Count the lines in the records below that contain the word "Where", and give only that count.

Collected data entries
┌────────
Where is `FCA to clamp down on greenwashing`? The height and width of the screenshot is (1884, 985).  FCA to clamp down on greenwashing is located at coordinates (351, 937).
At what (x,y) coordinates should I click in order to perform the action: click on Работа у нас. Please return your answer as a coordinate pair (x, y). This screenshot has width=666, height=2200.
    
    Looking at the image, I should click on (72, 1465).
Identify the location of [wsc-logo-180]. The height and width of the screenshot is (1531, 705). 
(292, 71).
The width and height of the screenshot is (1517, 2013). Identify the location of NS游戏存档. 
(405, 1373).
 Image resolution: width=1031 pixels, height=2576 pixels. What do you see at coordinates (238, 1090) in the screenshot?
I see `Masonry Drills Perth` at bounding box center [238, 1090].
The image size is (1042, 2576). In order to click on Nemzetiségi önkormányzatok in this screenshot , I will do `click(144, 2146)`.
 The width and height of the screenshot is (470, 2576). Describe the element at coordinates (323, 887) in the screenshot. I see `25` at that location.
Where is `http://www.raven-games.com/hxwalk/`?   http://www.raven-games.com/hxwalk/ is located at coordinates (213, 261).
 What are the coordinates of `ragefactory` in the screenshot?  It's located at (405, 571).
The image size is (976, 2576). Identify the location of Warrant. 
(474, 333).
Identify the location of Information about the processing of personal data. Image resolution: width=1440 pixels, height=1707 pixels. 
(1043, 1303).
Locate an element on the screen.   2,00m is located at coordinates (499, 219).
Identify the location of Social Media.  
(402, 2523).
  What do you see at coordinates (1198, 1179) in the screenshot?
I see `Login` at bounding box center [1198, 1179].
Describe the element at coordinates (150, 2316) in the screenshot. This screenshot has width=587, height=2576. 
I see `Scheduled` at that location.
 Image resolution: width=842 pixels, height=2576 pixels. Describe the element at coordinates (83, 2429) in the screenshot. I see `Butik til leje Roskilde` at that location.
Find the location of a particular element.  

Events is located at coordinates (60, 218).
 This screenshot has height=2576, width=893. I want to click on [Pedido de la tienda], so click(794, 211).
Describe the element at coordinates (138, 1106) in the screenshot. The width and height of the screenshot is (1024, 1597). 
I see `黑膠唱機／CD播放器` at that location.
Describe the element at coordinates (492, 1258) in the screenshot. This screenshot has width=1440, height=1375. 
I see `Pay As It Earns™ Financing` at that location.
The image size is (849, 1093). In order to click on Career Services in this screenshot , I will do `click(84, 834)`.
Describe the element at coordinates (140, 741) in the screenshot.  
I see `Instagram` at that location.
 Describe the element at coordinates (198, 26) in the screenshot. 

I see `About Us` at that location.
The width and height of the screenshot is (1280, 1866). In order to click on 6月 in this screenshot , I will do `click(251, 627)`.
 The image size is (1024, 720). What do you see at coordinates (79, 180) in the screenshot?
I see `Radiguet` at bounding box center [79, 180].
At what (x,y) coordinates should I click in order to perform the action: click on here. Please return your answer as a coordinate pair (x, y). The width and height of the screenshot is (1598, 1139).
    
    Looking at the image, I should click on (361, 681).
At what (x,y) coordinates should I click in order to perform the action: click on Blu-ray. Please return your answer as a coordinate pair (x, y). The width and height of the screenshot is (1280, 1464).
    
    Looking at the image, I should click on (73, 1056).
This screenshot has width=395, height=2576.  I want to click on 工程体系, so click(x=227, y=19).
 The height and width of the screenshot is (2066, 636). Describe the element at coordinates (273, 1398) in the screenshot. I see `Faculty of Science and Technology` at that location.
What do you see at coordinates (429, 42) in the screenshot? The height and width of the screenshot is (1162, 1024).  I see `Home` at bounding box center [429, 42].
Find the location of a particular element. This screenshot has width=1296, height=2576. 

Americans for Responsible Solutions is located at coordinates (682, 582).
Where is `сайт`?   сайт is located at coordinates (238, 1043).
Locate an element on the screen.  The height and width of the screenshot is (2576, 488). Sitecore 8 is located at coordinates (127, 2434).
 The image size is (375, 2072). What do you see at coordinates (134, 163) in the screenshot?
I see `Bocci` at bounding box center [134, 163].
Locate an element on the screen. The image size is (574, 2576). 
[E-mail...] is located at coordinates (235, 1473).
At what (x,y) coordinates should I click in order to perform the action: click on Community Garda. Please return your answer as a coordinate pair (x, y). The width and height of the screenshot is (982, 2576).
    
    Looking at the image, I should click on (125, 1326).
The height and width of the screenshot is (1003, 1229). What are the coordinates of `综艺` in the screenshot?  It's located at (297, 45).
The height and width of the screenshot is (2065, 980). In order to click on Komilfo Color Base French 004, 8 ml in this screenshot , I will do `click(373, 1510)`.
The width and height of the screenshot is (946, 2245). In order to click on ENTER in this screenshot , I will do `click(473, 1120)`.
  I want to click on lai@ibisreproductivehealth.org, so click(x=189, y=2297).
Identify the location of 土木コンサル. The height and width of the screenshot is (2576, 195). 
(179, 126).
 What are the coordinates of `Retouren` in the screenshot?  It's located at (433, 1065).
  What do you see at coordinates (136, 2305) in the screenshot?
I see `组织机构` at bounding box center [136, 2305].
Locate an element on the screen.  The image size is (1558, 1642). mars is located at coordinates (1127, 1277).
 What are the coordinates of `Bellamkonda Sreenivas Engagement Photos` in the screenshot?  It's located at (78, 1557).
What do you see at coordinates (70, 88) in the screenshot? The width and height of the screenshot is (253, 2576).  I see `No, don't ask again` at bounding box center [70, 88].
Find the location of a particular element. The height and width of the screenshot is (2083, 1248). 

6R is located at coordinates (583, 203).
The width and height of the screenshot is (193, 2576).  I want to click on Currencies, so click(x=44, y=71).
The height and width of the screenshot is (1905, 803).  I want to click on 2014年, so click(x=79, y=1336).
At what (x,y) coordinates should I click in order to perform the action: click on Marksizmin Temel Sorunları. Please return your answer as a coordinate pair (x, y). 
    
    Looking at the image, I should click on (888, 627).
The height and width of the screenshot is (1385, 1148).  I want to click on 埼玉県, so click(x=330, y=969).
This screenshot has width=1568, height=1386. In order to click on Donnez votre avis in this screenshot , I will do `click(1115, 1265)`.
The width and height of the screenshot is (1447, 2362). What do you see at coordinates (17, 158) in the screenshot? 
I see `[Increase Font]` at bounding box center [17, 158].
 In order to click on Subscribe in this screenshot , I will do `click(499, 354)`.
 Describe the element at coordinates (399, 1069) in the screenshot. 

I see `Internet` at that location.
└────────
OUTPUT BELOW: 3